WILDGEESE: EMIGRANT BUSINESS LEADERS ON OPPORTUNITIES ABROAD:Mel Lynam, Finance director, Rapid Eye
MEL LYNAM, like many Irish immigrants in Germany, remembers being “stunned” by his first visit here, a short trip to Hamburg.
Walking around Germany’s second-largest city, the trained accountant realised that this place had nothing to do with his own stereotypes and preconceptions of the Germans as humourless, beach-towel owners.
“My view and indeed the common Irish view of Germany would have been driven – however much Ireland doesn’t want to admit it – by the British media,” says Lynam, who works for Rapid Eye, a geospatial data and information provider using their own constellation of five satellites in orbit above Earth.
“With the language barrier you’re less likely to go off and get the German viewpoint, as an English-only speaker you tend to get lazy and only get viewpoints originally written in English,” he said.
Lynam grew up on a farm in Rosemount, near Moate, Co Westmeath. Educated at the town’s Carmelite College, the 39-year-old went on to study accountancy at Athlone IT (or RTC as it was then) and qualified as an accountant doing night classes.
He began his career as auditor in a small Dublin firm, but moved on to work as a financial controller in everything from language schools to news organisations.
Following his wife’s work, he had a three-year spell in Denmark with TNT and is now working as head of finance for Rapid Eye in Brandenburg, selling satellite imagery to customers such as stock market analysts and governments interested in knowing about crop yields and infrastructure development.
Lynam enjoys working in an international environment – 28 nationalities in a company of 140 – and he has been pleasantly surprised by the experience.
“We’re still a relatively young company and I was their first finance person,” he said. “They were more interested in my experience in setting up finance departments and a multinational environment than in my knowing every nitty-gritty technical German ruling. You can look up the ruling if need be and, to be honest, I haven’t come across that much that I hadn’t seen before.”
For accountants, auditors and other financial professionals, moving here without speaking German limits one’s opportunities, he says. At the same time, new opportunities are arising as the financial world shrinks and multinationals push for similar rules and standards in their worldwide operations.
“I found the German rules are coming closer and closer to the US, UK and Ireland accounting rules, there is a big step towards standardisation,” he says.
“Germany has so many global powerhouse companies that they are going to push for that as well.
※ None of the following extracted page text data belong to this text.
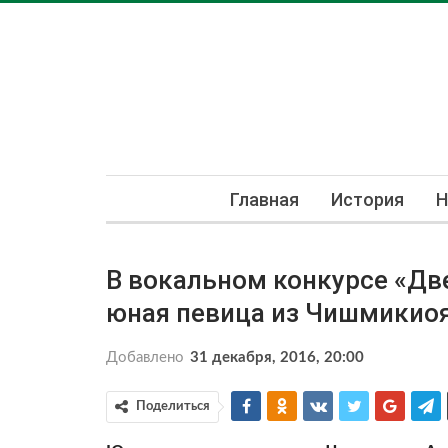
Главная
История
Н
В вокальном конкурсе «Дв
юная певица из Чишмикио
Добавлено
31 декабря, 2016, 20:00
Поделиться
It’s in Germany’s interest to go down that line.” Lynam says if finance professionals are considering Germany as an option, qualifications should not be much of an issue.
“In fact, there seems to be a shortage of qualified finance people,” he says.
Lynam’s German skills have improved through daily life, but he admits that his opportunities to practise his German are limited because of his English-based work life and home life. For finance industry graduates looking for opportunities in Germany, Lynam says they will probably follow the money south to Frankfurt, Munich and the Stuttgart region.
Berlin has no big money nor any industry of note, he says, but it does offer an unbeatable quality of life for anyone lucky enough to find work here.
“It’s a very relaxed sort of place where not having money doesn’t seem to stop people doing things,” he says. “For someone considering Berlin, money should only be a part of what you’re looking for because you’re not going to get that here. But there’s no harm taking a lower salary here because the place is cheaper and you can live a better life in Berlin on what in Ireland would be deemed a low salary.”
With two small children, Lynam has found childcare in Germany much more reasonable and healthcare far more efficient, if a little clinical and “colder” than in Ireland.
Attitudes to the Irish haven’t changed significantly in recent months, he says, despite the meltdowns of German banks in the IFSC or the recent EU-IMF bailout.
“When the Greek bailout was going on, the newspaper Bild was advising Germans not to holiday in Greece as it may not be safe. During the Irish bailout, they were advising people to holiday in Ireland as it had become so much cheaper,” he said.
As for the much-publicised cultural gap between the Irish and Germans?
“The Germans in Berlin and east Germans I come across as abrupt initially but are really a friendly bunch, sometimes almost childlike in the way they want to make friends,” he said. “Irish people are probably more friendly on the surface but reserved underneath.”